### What is expected
Below are the records; copy every line in them that holds the string "perspective".

### Page images and extracted text
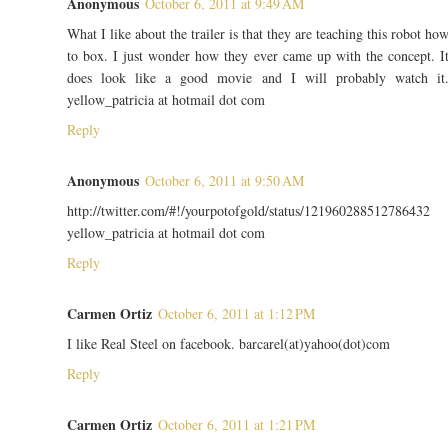
Anonymous
October 6, 2011 at 9:49 AM
What I like about the trailer is that they are teaching this robot ho
to box. I just wonder how they ever came up with the concept. I
does look like a good movie and I will probably watch it
yellow_patricia at hotmail dot com
Reply
Anonymous
October 6, 2011 at 9:50 AM
http://twitter.com/#!/yourpotofgold/status/121960288512786432
yellow_patricia at hotmail dot com
Reply
Carmen Ortiz
October 6, 2011 at 1:12 PM
I like Real Steel on facebook. barcarel(at)yahoo(dot)com
Reply
Carmen Ortiz
October 6, 2011 at 1:21 PM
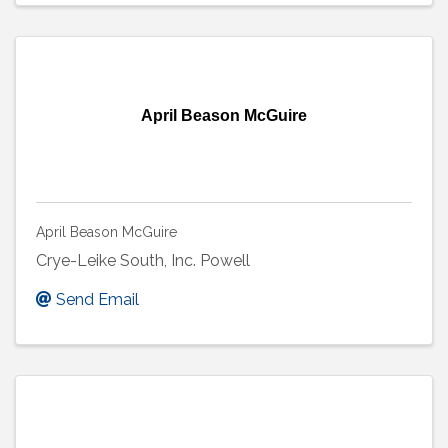
April Beason McGuire
April Beason McGuire
Crye-Leike South, Inc. Powell
Send Email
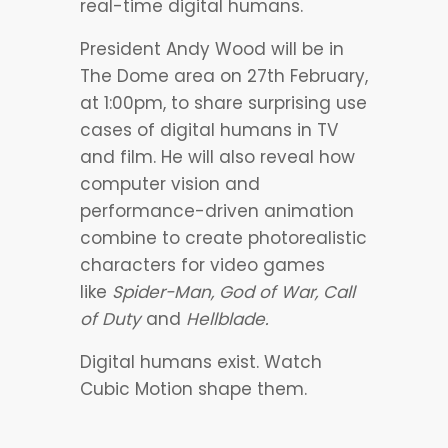
real-time digital humans.
President Andy Wood will be in
The Dome area on 27th February,
at 1:00pm, to share surprising use
cases of digital humans in TV
and film. He will also reveal how
computer vision and
performance-driven animation
combine to create photorealistic
characters for video games
like
Spider-Man, God of War, Call
of Duty
and
Hellblade.
Digital humans exist. Watch
Cubic Motion shape them.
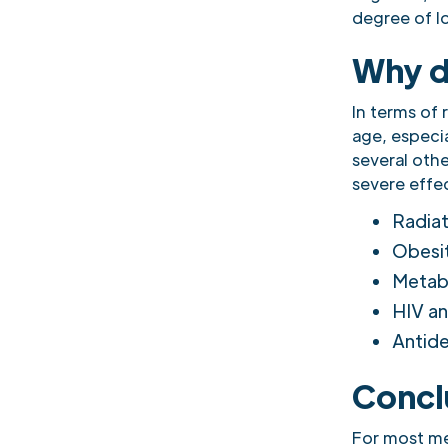
degree of l
Why d
In terms of 
age, especia
several othe
severe effec
Radiat
Obesi
Metabo
HIV a
Antide
Concl
For most me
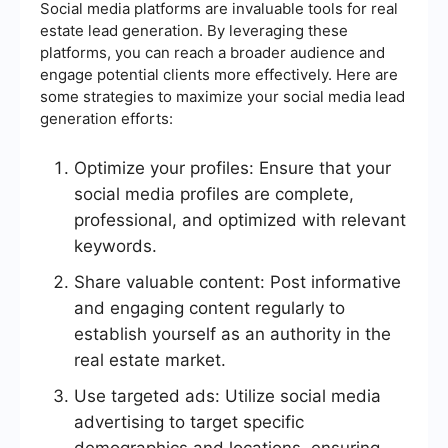
Social media platforms are invaluable tools for real
estate lead generation. By leveraging these
platforms, you can reach a broader audience and
engage potential clients more effectively. Here are
some strategies to maximize your social media lead
generation efforts:
Optimize your profiles: Ensure that your
social media profiles are complete,
professional, and optimized with relevant
keywords.
Share valuable content: Post informative
and engaging content regularly to
establish yourself as an authority in the
real estate market.
Use targeted ads: Utilize social media
advertising to target specific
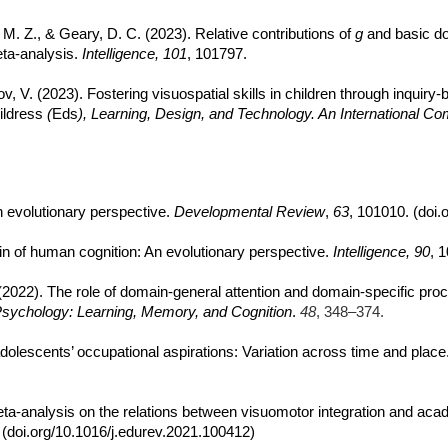
, M. Z., & Geary, D. C. (2023). Relative contributions of
g
and basic do
ta-analysis.
Intelligence, 101
, 101797.
ov, V. (2023). Fostering visuospatial skills in children through inqui
ildress
(
Eds
), Learning, Design, and Technology. An International C
n evolutionary perspective.
Developmental Review
,
63
, 101010. (doi.
main of human cognition: An evolutionary perspective.
Intelligence, 90
, 
 (2022). The role of domain-general attention and domain-specific pr
Psychology: Learning, Memory, and Cognition
.
48
, 348–374.
adolescents’ occupational aspirations: Variation across time and place
. Meta-analysis on the relations between visuomotor integration and a
 (doi.org/10.1016/j.edurev.2021.100412)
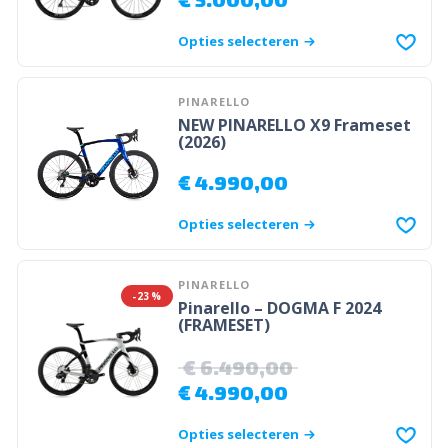
Opties selecteren
PINARELLO
NEW PINARELLO X9 Frameset
(2026)
€
4.990,00
Opties selecteren
PINARELLO
-23%
Pinarello – DOGMA F 2024
(FRAMESET)
€
6.490,00
€
4.990,00
Opties selecteren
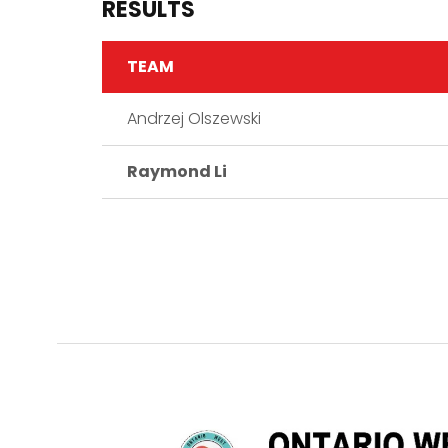
RESULTS
TEAM
Andrzej Olszewski
Raymond Li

### Solution
n evolutionary perspective.
main of human cognition: An evolutionary perspective.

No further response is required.